Following the National Assembly's two-day hearing on its massive data breach, South Korea's government pledged to pursue all legal measures against Coupang Inc., condemning the e-commerce firm's passive response and data handling lapses amid public outrage.
The hearings, spanning December 30-31 and involving six committees, scrutinized Coupang's November 29 breach affecting over 33.7 million users. On December 31, officials issued a joint statement blasting the company's 'lukewarm and passive attitude,' attempts to minimize damage, and evasion of responsibility, which have amplified distrust.
Science Minister Bae Kyung-hoon, leading the task force, rejected Coupang's claim—based on suspect testimony—that only 3,000 accounts were affected and deleted, labeling it 'reckless.' He warned deleted data could persist on clouds, vulnerable to attacks, and accused Coupang of illegally deleting access logs over five months despite preservation orders.
Fair Trade Commission Chairman Ju Biung-ghi said the joint probe is evaluating leaked data, damages, and remedies, hinting at penalties up to business suspension if warranted.

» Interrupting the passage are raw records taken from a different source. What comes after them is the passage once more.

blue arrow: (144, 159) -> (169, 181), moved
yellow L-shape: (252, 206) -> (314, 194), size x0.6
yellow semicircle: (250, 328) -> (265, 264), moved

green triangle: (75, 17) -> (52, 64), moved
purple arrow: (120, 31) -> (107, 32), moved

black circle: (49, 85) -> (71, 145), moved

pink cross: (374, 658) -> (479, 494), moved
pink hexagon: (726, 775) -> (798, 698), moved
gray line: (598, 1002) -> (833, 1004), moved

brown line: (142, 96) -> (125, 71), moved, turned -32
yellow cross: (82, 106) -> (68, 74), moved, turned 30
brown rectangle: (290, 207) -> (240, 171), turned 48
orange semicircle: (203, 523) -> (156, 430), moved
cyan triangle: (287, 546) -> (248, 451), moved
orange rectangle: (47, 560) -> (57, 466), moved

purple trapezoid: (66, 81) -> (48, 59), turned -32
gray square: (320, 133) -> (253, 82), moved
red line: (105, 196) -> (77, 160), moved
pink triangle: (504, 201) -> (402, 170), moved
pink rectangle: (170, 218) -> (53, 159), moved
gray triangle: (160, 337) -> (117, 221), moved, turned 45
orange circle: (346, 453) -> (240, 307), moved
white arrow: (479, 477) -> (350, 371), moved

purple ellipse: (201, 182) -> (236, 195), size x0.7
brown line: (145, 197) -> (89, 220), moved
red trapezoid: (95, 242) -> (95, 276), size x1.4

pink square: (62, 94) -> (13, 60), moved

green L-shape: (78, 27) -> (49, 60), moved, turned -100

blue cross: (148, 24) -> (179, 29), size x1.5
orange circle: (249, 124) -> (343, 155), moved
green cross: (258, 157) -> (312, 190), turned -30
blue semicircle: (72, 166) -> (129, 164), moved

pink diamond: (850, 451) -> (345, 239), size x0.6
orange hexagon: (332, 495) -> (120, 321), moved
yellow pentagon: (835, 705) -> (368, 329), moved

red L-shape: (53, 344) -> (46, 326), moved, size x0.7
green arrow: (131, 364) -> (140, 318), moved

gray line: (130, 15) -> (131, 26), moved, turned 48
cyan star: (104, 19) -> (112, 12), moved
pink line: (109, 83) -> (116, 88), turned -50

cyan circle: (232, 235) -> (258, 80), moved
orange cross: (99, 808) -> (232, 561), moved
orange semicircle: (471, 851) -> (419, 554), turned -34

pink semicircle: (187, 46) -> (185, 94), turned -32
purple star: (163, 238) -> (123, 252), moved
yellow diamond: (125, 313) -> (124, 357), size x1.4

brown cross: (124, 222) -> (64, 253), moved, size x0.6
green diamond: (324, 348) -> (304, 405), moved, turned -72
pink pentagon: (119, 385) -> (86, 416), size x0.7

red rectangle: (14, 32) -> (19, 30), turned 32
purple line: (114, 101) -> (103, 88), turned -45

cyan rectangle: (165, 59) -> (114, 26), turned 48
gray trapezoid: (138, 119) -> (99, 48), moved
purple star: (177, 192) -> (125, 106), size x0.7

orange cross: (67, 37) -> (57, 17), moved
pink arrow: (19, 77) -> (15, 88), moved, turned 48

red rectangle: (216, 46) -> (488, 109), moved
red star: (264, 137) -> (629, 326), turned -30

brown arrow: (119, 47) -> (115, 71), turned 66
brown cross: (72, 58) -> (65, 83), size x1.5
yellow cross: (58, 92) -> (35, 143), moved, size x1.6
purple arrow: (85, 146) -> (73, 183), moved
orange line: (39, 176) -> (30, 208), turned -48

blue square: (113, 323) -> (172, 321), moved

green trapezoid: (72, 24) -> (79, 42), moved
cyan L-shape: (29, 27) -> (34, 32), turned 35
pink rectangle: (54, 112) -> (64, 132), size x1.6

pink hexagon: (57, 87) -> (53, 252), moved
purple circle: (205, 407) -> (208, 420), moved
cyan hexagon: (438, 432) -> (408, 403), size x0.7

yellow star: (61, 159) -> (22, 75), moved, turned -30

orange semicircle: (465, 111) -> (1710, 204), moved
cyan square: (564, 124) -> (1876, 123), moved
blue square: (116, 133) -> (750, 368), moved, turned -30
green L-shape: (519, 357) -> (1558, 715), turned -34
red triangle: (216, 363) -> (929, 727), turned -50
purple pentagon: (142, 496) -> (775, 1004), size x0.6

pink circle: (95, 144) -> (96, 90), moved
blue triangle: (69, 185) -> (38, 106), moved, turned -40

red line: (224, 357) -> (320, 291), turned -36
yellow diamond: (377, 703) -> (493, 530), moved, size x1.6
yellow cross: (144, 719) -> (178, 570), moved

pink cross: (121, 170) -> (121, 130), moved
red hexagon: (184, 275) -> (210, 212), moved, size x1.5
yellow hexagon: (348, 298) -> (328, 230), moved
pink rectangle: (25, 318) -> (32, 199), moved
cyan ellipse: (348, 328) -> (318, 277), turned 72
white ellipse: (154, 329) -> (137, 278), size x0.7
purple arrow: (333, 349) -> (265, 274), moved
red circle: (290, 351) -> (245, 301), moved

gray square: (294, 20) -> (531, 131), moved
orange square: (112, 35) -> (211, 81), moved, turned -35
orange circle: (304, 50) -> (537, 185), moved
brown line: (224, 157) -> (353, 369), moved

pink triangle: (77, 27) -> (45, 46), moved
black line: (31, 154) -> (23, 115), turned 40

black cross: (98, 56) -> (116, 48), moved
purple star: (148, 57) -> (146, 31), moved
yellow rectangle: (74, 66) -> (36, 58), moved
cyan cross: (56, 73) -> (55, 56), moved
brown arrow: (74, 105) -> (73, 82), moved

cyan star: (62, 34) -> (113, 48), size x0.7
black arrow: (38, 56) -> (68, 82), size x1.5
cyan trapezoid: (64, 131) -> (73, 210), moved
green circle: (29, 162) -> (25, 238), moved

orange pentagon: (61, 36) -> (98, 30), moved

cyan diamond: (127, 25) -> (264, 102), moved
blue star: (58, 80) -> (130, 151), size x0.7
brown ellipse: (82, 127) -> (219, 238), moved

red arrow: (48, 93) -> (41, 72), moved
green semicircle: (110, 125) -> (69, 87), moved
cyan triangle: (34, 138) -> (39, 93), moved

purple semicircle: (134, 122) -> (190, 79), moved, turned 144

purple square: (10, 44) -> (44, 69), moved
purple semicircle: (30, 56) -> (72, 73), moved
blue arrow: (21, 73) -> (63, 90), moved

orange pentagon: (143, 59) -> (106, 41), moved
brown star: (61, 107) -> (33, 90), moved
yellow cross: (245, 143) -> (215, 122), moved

Coupang maintains the breach stemmed from a former employee's laptop (recovered in China) with limited, deleted data, but Seoul deems this a premature conclusion amid ongoing investigations. The firm faces backlash over its 1.69 trillion-won ($1.17 billion) compensation package—mostly vouchers tied to subscriptions—seen as promotional. Interim CEO Harold Rogers defended it without conditions, preserving future claims.
Founder Kim Bom-suk's hearing absence sparked obstruction accusations. The committee plans complaints against seven officials, including perjury against Rogers for alleged false claims on government guidance. Public anger mounts, with calls for harsher measures.